Кащеева цепь
Шрифт:
– Ты – герой!
Счастливые проходят дни, и, как тяжелый сон иногда по частям вспоминается, открываются тайны одна за одной. Над сушеной грушей много смеется Марья Моревна, легко ее добывает и бросает к лягушкам. Из-под гнилой половицы в беседке появляется на свет Андерсен. Теперь там картинки, больше уже не пугают. Зато у Андерсена есть другая картинка: на ней лицо с такой же улыбкой, как у Марьи Моревны, и, как у ней, брови раскинуты птичьими крыльями.
– Знаю теперь, знаю, – говорит Курымушка.
– Что
– Красавица, это значит – ты на картинке.
– Ну, и я хочу что-то сказать… хорошее.
– Я – гадкий.
– Почему ты это знаешь?
– Я видел себя в зеркале: я – Курымушка.
– А не смотрись в зеркало. Хуже всего, когда мальчик смотрится в зеркало.

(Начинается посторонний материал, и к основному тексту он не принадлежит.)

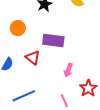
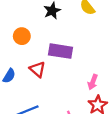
pink arrow: (68, 70) -> (93, 82), moved

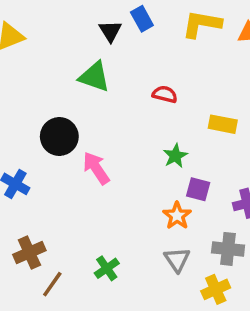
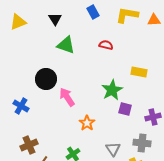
black triangle: (110, 31) -> (55, 19), moved
red semicircle: (165, 94) -> (106, 45), moved
green star: (175, 156) -> (112, 90), size x1.5
orange star: (177, 216) -> (87, 123), moved

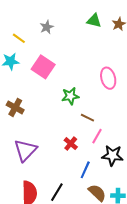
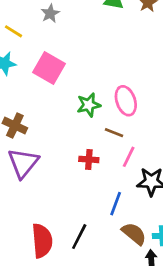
pink ellipse: (108, 78) -> (126, 101), moved
red cross: (71, 144) -> (89, 159), moved, turned -32
purple triangle: (25, 150) -> (23, 163), moved

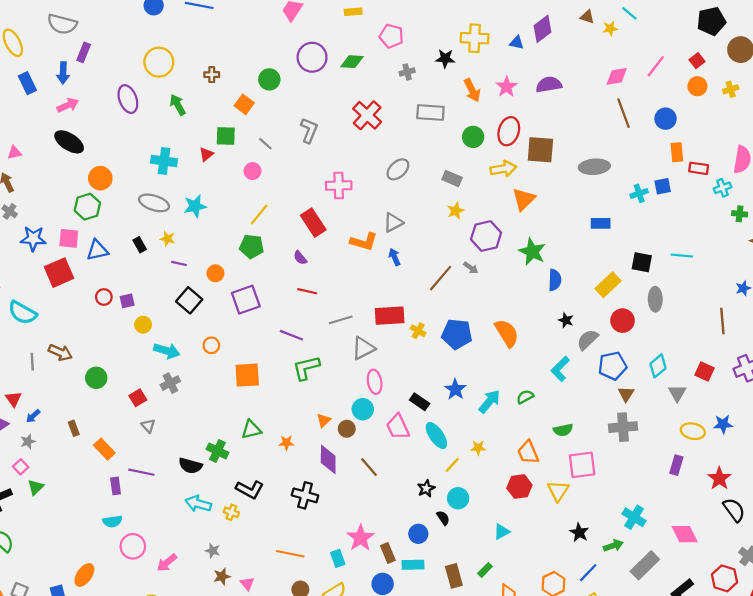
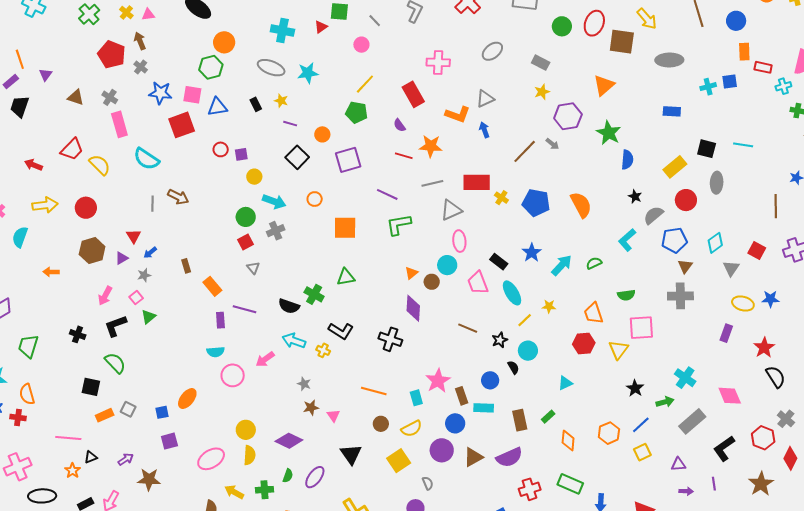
yellow arrow: (503, 169) -> (647, 19), moved, turned 55
green circle: (96, 378) -> (246, 217), moved
orange star: (286, 443) -> (431, 146), moved, size x1.6
brown line: (369, 467) -> (468, 328), moved, turned -30
pink arrow: (167, 563) -> (265, 359), moved

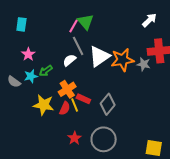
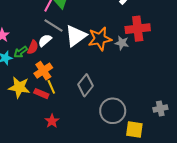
gray line: (78, 46) -> (54, 25), turned -30
red rectangle: (83, 99) -> (41, 94), moved
red semicircle: (65, 108) -> (33, 47), moved
gray circle: (104, 139) -> (113, 111), moved

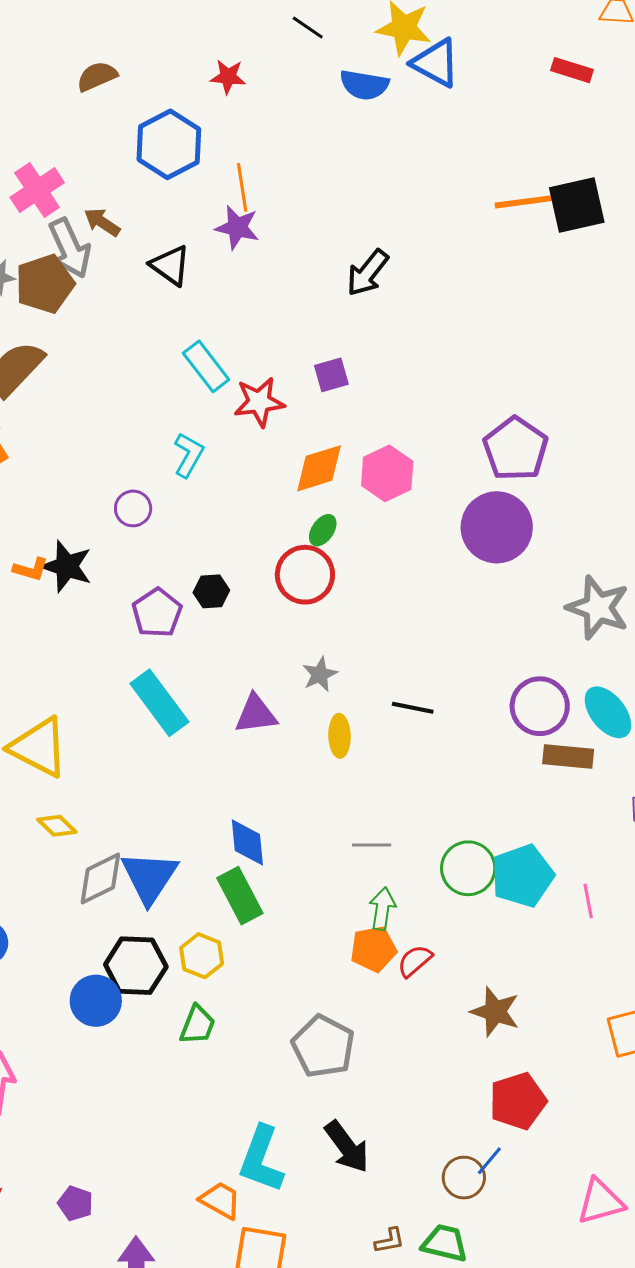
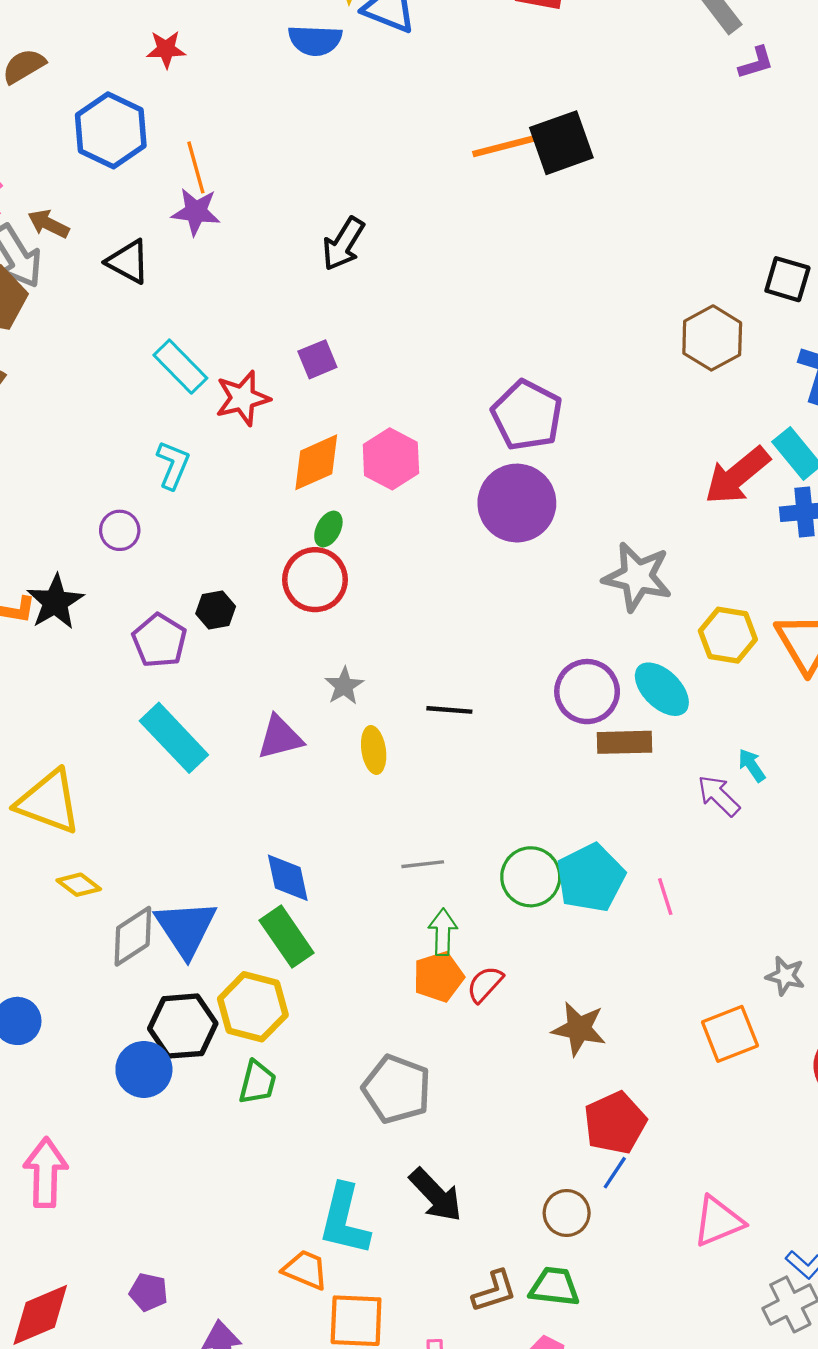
black star: (67, 566) -> (55, 602), turned 30
yellow hexagon: (202, 956) -> (253, 1007), size x1.4
blue line: (489, 1161) -> (615, 1173), moved
brown L-shape: (390, 1241) -> (494, 1291), size x1.4

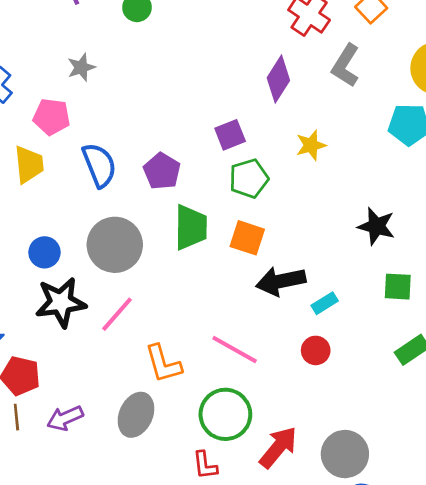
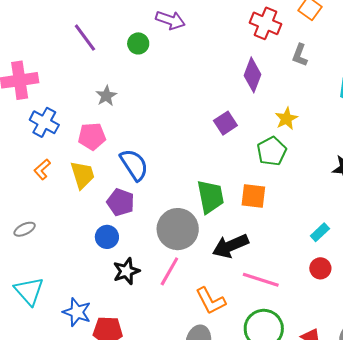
gray L-shape: (346, 66) -> (300, 55), size x0.7
purple pentagon: (162, 171) -> (121, 202), moved
green pentagon: (249, 178) -> (272, 151), moved
gray circle: (115, 245) -> (178, 229), moved
black arrow: (281, 281) -> (230, 246), moved
black star: (61, 302) -> (126, 271), size x0.7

Из Андерсена она читает ему, как гадкий утенок все смотрелся в воду и узнавал все плохое, а когда лебеди пролетали, то взяли с собой.
– Ты лебедь?
– А ты – лебеденок. Я унесу тебя далеко.
– Где живут голубые бобры?
– Там все голубое.
Печь камер-юнкера
Бывает летом, – накроют стол на балконе, и так хорошо бы тут, в тени, под навесом, чаю попить, но выходит мать, осматривает: ей видно, как на своих полях крестьяне уже работают, а на дворе работники только что запрягают.
– Что-то я заспалась сегодня, – говорит она, – мужики уж на работе. И все так: пока сам не проснешься, никто у нас не начнет.
Она всегда про себя говорит сам.
– Сам встал до свету, – ворчит она, – кажется, после обеда имеешь право на отдых, а они и пальцем не шевельнут, пока не выйдешь сам.
Далеко видно с балкона в поля, из полей тоже виден далеко самовар на белой скатерти в тени, под навесом балкона.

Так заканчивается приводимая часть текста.